Che si fa? Andiamo a Washington a dire che non ammoderniamo più la flotta aerea, che ci chiamiamo fuori dalla Nato perché ce lo comanda il signor Mark Rutte? Il cancelliere austriaco Sebastian Kurz è sulla stessa lunghezza d’onda del collega olandese: non si fida dell’Italia. Teme che un’erogazione di fondi senza stretti controlli finisca per alimentare lo sperpero, perciò sarebbe negligente non chiedere all’Italia come abbia intenzione di spendere i denari ricevuti. Ora, si può anche considerare legittima la preoccupazione del giovane cancelliere austriaco, ma bisognerebbe mettersi d’accordo a monte su cosa si voglia intendere per modo corretto d’investire gli aiuti finanziari. Per il giovanotto viennese le priorità sono la tecnologia, la transizione verde e la rivoluzione digitale. Buon per lui, ma dove sta scritto che debbano essere anche le nostre? La crisi da Covid-19 ha generato un crollo del comparto turistico, del piccolo commercio e delle produzioni artigianali.

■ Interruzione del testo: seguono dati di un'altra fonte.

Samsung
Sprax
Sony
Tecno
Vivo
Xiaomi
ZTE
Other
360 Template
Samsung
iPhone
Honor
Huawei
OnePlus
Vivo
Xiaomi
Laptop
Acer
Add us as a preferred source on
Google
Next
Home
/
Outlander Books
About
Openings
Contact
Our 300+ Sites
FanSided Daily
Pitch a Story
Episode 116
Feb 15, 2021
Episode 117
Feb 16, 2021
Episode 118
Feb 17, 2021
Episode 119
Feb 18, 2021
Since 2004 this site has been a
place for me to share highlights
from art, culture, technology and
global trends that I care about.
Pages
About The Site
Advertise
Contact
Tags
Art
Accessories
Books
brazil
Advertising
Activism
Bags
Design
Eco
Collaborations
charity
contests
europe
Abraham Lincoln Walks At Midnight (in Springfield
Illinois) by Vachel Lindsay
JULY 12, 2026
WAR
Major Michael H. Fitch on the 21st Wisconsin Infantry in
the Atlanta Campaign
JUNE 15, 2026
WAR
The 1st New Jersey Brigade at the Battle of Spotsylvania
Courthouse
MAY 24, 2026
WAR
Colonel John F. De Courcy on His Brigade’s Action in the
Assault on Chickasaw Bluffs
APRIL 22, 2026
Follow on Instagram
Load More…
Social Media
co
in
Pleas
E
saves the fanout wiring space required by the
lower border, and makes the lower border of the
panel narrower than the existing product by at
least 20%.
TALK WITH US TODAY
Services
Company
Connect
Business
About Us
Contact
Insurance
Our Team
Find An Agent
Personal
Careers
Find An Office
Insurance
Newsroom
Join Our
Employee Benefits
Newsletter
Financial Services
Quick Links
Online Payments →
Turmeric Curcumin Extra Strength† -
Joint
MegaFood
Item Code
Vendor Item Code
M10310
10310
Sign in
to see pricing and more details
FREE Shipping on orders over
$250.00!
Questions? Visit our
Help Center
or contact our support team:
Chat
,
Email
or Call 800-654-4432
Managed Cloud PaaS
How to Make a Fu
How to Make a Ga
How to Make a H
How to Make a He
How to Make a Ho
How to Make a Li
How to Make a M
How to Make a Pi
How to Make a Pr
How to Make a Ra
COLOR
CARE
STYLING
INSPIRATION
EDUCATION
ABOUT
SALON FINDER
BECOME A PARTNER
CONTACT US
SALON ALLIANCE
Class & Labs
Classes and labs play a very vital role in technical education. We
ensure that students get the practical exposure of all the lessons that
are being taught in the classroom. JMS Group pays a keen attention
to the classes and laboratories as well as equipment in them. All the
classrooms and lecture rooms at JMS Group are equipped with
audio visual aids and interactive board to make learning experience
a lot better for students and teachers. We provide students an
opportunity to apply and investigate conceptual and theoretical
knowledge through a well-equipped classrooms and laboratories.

Settori che non c’entrano nulla con la digitalizzazione o la transizione ecologica. Che si fa se passa il principio del collegamento dei finanziamenti a interventi orientati al “green”? Ricominciamo a combattere per difendere il Made in Italy? E poi, cos’è “green”? Il diametro allungato delle vongole? Ce lo dica il premier austriaco quale debba essere la giusta dimensione del mollusco, così diamo il reddito di cittadinanza a qualche altro migliaio di nostri pescatori rimasti senza lavoro. Potremmo continuare, ma non occorre. Il punto nodale che i partner hanno lodevolmente portato alla luce a Bruxelles è uno solo: al momento l’Europa unita e solidale non esiste, a raccontarla così è un’impietosa bugia che non incanta nessuno. È la favola di Babbo Natale che dalla sua casa al polo Nord porta i doni con la slitta volante. Funziona finché si è bambini. Poi si diventa grandi.